• [What is required]: Scan the records for "再生エミナス". Show the matching lines.

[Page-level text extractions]
..........

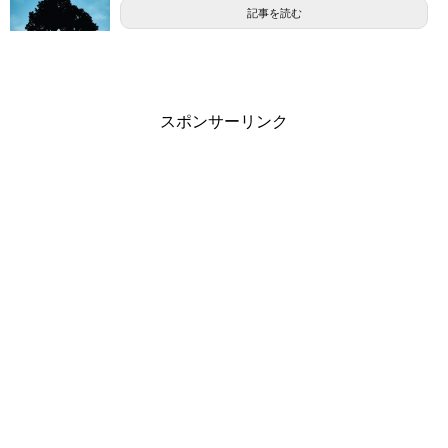
記事を読む
スポンサーリンク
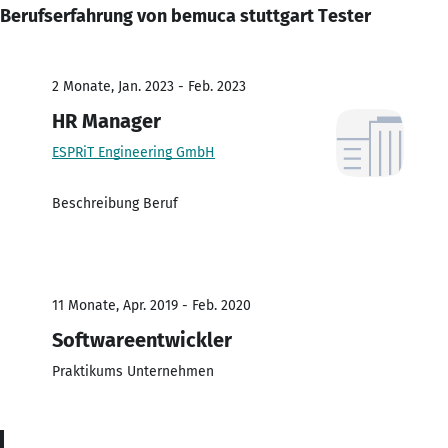
Berufserfahrung von bemuca stuttgart Tester
2 Monate, Jan. 2023 - Feb. 2023
HR Manager
ESPRiT Engineering GmbH
Beschreibung Beruf
11 Monate, Apr. 2019 - Feb. 2020
Softwareentwickler
Praktikums Unternehmen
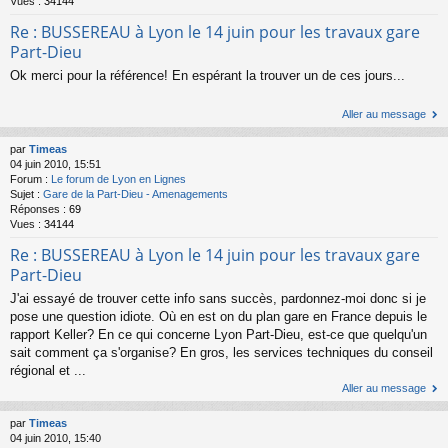
Vues :
34144
Re : BUSSEREAU à Lyon le 14 juin pour les travaux gare
Part-Dieu
Ok merci pour la référence! En espérant la trouver un de ces jours...
Aller au message
par
Timeas
04 juin 2010, 15:51
Forum :
Le forum de Lyon en Lignes
Sujet :
Gare de la Part-Dieu - Amenagements
Réponses :
69
Vues :
34144
Re : BUSSEREAU à Lyon le 14 juin pour les travaux gare
Part-Dieu
J'ai essayé de trouver cette info sans succès, pardonnez-moi donc si je
pose une question idiote. Où en est on du plan gare en France depuis le
rapport Keller? En ce qui concerne Lyon Part-Dieu, est-ce que quelqu'un
sait comment ça s'organise? En gros, les services techniques du conseil
régional et ...
Aller au message
par
Timeas
04 juin 2010, 15:40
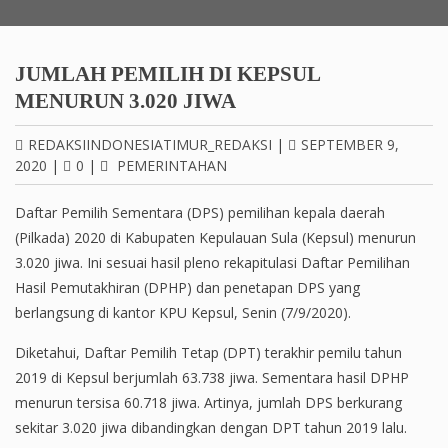
JUMLAH PEMILIH DI KEPSUL
MENURUN 3.020 JIWA
REDAKSIINDONESIATIMUR_REDAKSI
|
SEPTEMBER 9,
2020
|
0
|
PEMERINTAHAN
Daftar Pemilih Sementara (DPS) pemilihan kepala daerah
(Pilkada) 2020 di Kabupaten Kepulauan Sula (Kepsul) menurun
3.020 jiwa. Ini sesuai hasil pleno rekapitulasi Daftar Pemilihan
Hasil Pemutakhiran (DPHP) dan penetapan DPS yang
berlangsung di kantor KPU Kepsul, Senin (7/9/2020).
Diketahui, Daftar Pemilih Tetap (DPT) terakhir pemilu tahun
2019 di Kepsul berjumlah 63.738 jiwa. Sementara hasil DPHP
menurun tersisa 60.718 jiwa. Artinya, jumlah DPS berkurang
sekitar 3.020 jiwa dibandingkan dengan DPT tahun 2019 lalu.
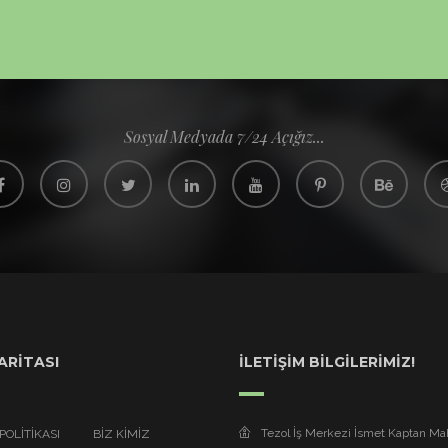
Sosyal Medyada 7/24 Açığız...
ARİTASI
İLETİŞİM BİLGİLERİMİZ!
Tezol İş Merkezi İsmet Kaptan Ma
 POLITIKASI
BİZ KİMİZ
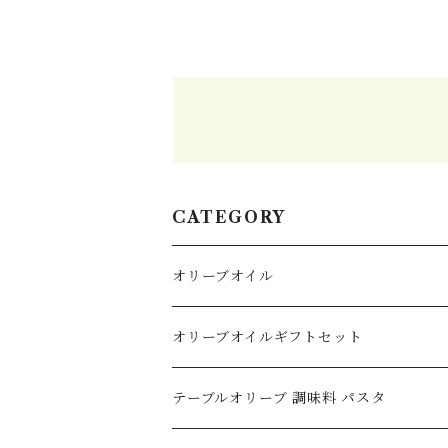
CATEGORY
オリーブオイル
オリーブオイル
オリーブオイルギフトセット
イタリア産
フレーバーオリーブオイル
テーブルオリーブ 調味料 パスタ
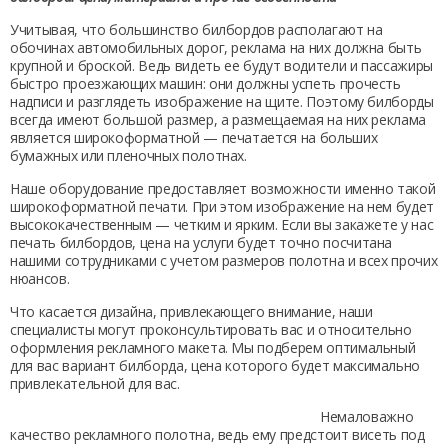
Учитывая, что большинство билбордов располагают на
обочинах автомобильных дорог, реклама на них должна быть
крупной и броской. Ведь видеть ее будут водители и пассажиры
быстро проезжающих машин: они должны успеть прочесть
надписи и разглядеть изображение на щите. Поэтому билборды
всегда имеют большой размер, а размещаемая на них реклама
является широкоформатной — печатается на больших
бумажных или пленочных полотнах.
Наше оборудование предоставляет возможности именно такой
широкоформатной печати. При этом изображение на нем будет
высококачественным — четким и ярким. Если вы закажете у нас
печать билбордов, цена
на услуги будет точно посчитана
нашими сотрудниками с учетом размеров полотна и всех прочих
нюансов.
Что касается дизайна, привлекающего внимание, наши
специалисты могут проконсультировать вас и относительно
оформления рекламного макета. Мы подберем оптимальный
для вас вариант
билборда, цена
которого будет максимально
привлекательной для вас.
Немаловажно
качество рекламного полотна, ведь ему предстоит висеть под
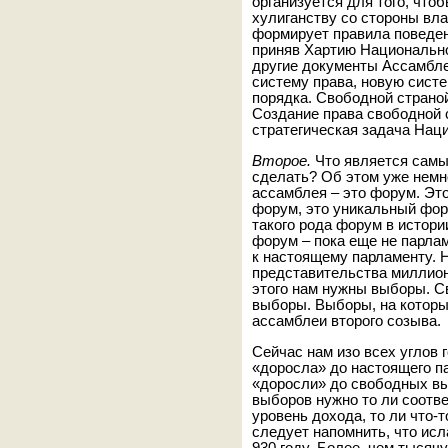
организуется для того, что
хулиганству со стороны влас
формирует правила поведен
приняв Хартию Национально
другие документы Ассамбл
систему права, новую систе
порядка. Свободной страно
Создание права свободной 
стратегическая задача Нац
Второе.
Что является самы
сделать? Об этом уже немн
ассамблея – это форум. Эт
форум, это уникальный фор
такого рода форум в истор
форум – пока еще не парлам
к настоящему парламенту. Н
представительства миллион
этого нам нужны выборы. С
выборы. Выборы, на котор
ассамблеи второго созыва.
Сейчас нам изо всех углов г
«доросла» до настоящего п
«доросли» до свободных вы
выборов нужно то ли соотв
уровень дохода, то ли что
следует напомнить, что ис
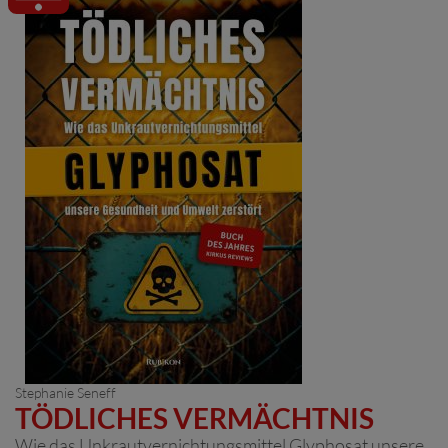
Stephanie Seneff
TÖDLICHES VERMÄCHTNIS
Wie das Unkrautvernichtungsmittel Glyphosat unsere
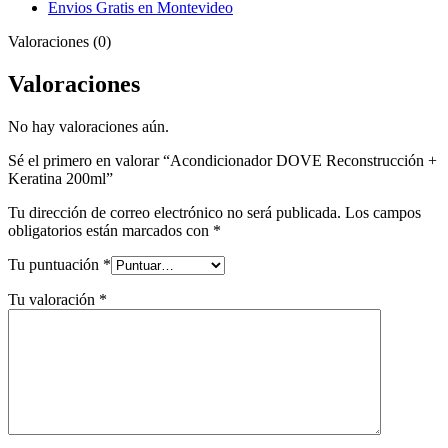
Envios Gratis en Montevideo
Valoraciones (0)
Valoraciones
No hay valoraciones aún.
Sé el primero en valorar “Acondicionador DOVE Reconstrucción +
Keratina 200ml”
Tu dirección de correo electrónico no será publicada.
Los campos
obligatorios están marcados con
*
Tu puntuación
*
Tu valoración
*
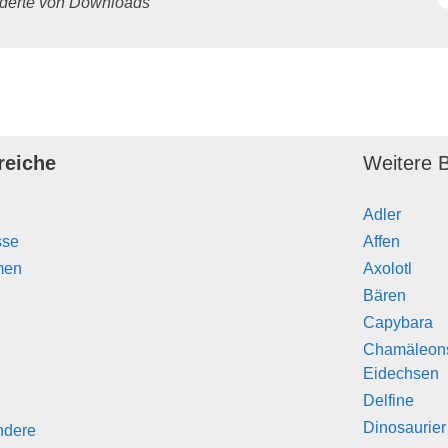
underte von Downloads
reiche
Weitere B
Adler
sse
Affen
men
Axolotl
Bären
Capybara
Chamäleon
Eidechsen
Delfine
Dinosaurier
ndere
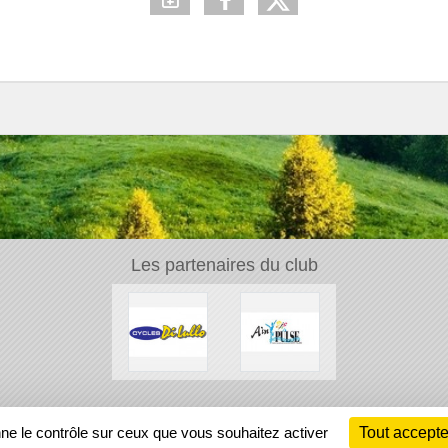
Les partenaires du club
Ch
nne le contrôle sur ceux que vous souhaitez activer
Tout accepte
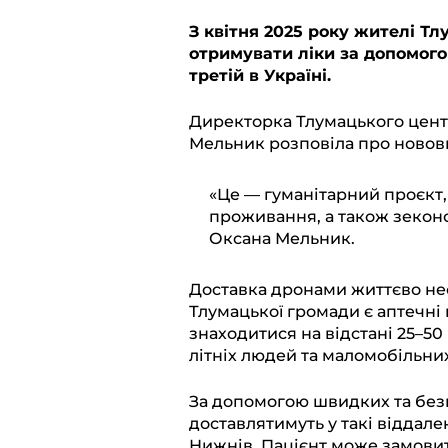
l
c
a
b
p
З квітня 2025 року жителі Т
отримувати ліки за допомого
e
e
t
e
y
третій в Україні.
g
b
s
r
L
r
o
A
i
Директорка Тлумацького цент
Мельник розповіла про новов
a
o
p
n
m
k
p
k
«Це — гуманітарний проєкт,
проживання, а також зеконо
Оксана Мельник.
Доставка дронами життєво необ
Тлумацької громади є аптечні
знаходитися на відстані 25–50
літніх людей та маломобільни
За допомогою швидких та бе
доставлятимуть у такі віддален
Нижнів. Пацієнт може замови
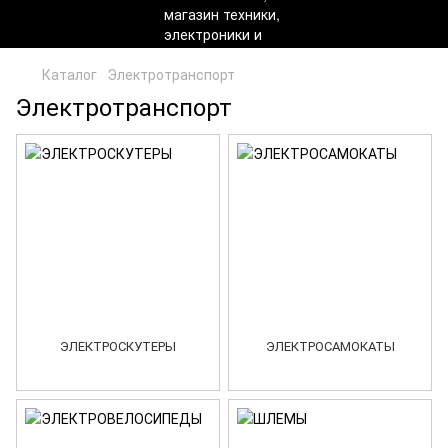
Каталог
Электротранспорт
Электротранспорт
ЭЛЕКТРОСКУТЕРЫ
ЭЛЕКТРОСАМОКАТЫ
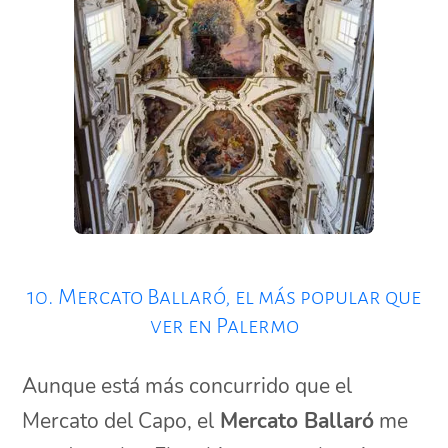
10. Mercato Ballaró, el más popular que
ver en Palermo
Aunque está más concurrido que el
Mercato del Capo, el
Mercato Ballaró
me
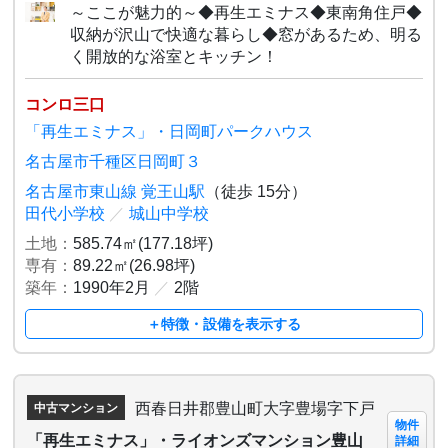
～ここが魅力的～◆再生エミナス◆東南角住戸◆
収納が沢山で快適な暮らし◆窓があるため、明る
く開放的な浴室とキッチン！
コンロ三口
「再生エミナス」・日岡町パークハウス
名古屋市千種区日岡町３
名古屋市東山線 覚王山駅
（徒歩 15分）
田代小学校
／
城山中学校
土地：
585.74㎡(177.18坪)
専有：
89.22㎡(26.98坪)
築年：
1990年2月
／
2階
＋特徴・設備を表示する
西春日井郡豊山町大字豊場字下戸
中古マンション
物件
「再生エミナス」・ライオンズマンション豊山
詳細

..........

• [Solution to this exercise]:
～ここが魅力的～◆再生エミナス◆東南角住戸◆
「再生エミナス」・日岡町パークハウス
「再生エミナス」・ライオンズマンション豊山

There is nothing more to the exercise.